Sooner or later some poor sap is going to press <enter> and the world is going get a lot less rosy.

But these are not new problems, they have been the case for 50+ years. So why do IT departments keep making the same mistakes?

The answer is that they don’t.

The people that were running the departments 50, 30, or even 10 years ago have moved on and with them have gone those fuddy-duddy old processes they created that slowed down deployments. To IT professionals that were around 10 or 20 years ago, the extent to which “classic” risk mitigation and system management disciplines have disappeared is shocking. One talked about their department saying, “We have far more functionality but far less reliability”.

One of these disciplines is called Change Enablement, aka Change Management. While even the phrase is anathema to some disciples of CICD, the reason it is needed is that occasionally things don’t go the way you expected.

When the unexpected happens it is reasonable to ask the IT department to put things back the way they were, and that’s where reality butts heads with some of the new mantras. One such is that “we don’t roll-back changes, we fix-forward”. This translates to “we want all the users to suffer whatever problems the change caused until we figure out a way of fixing it”.

So why can’t they put everything back the way it was while they work out a fix?

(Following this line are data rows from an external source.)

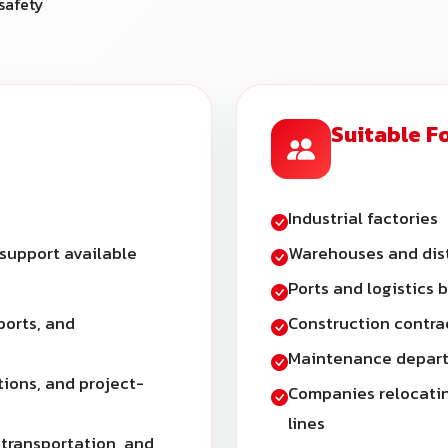
safety
Suitable F
Industrial factories
 support available
Warehouses and dist
Ports and logistics 
ports, and
Construction contra
Maintenance depart
tions, and project-
Companies relocatin
lines
 transportation, and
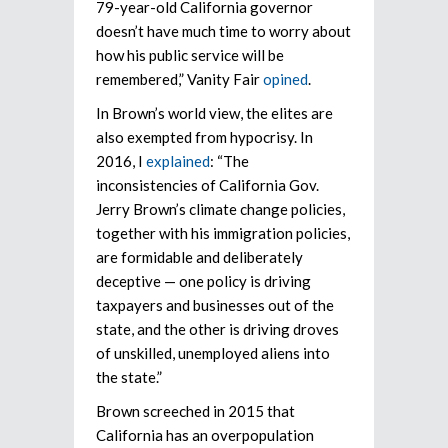
79-year-old California governor
doesn’t have much time to worry about
how his public service will be
remembered,” Vanity Fair
opined
.
In Brown’s world view, the elites are
also exempted from hypocrisy. In
2016, I
explained
: “The
inconsistencies of California Gov.
Jerry Brown’s climate change policies,
together with his immigration policies,
are formidable and deliberately
deceptive — one policy is driving
taxpayers and businesses out of the
state, and the other is driving droves
of unskilled, unemployed aliens into
the state.”
Brown screeched in 2015 that
California has an overpopulation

One of the reasons is cost – you need to have an identical environment for the developers to work on while the live system is rolled back, but in my experience that’s not the biggest issue. The real issue is that because there is no paper-trail of changes, no-one knows precisely what the live environment actually is, other than the culmination of the last few years of changes.

OK, that’s a little harsh on a lot of well-run IT departments, but in others it is the widely-known dirty little secret.

There are good arguments against imposing a formal Change Enablement process. It slows down the CICD train, not hugely, but it does. Some mistakes will always get through, but just taking a backup before a change is made can be seen as an unnecessary delay. You know what though? That would be better than ‘poof’ we overwrote all the data in the cloud and can’t get it back.

Many non-IT business managers are unaware of these dangers as ‘The Cloud’ has been touted as a magical place where everything is backed up automatically, can be recovered at the drop of a hat, and miraculously expands and contracts as capacity demands.

All of that is true, as long as your IT department tells it to do so and takes advantage of its capabilities. If they don’t, the Cloud is just as dumb as any other computer and if you tell it to delete everything without taking a backup copy, it will happily oblige.

This is why I remain fundamentally opposed to the “update without rollback” approach to managing SaaS/Cloud environments, and why I’ve introduced robust (but hopefully light) Change Enablement processes anywhere I have been in charge. Often to the annoyance of the CICD community.

Imagine if this was companies’ inventory data rather than end-users photographs!

Editor’s note: Nick Goss has run online environments supporting 50+ million end-users and been named a Premier 100 IT Leader by Computerworld Magazine.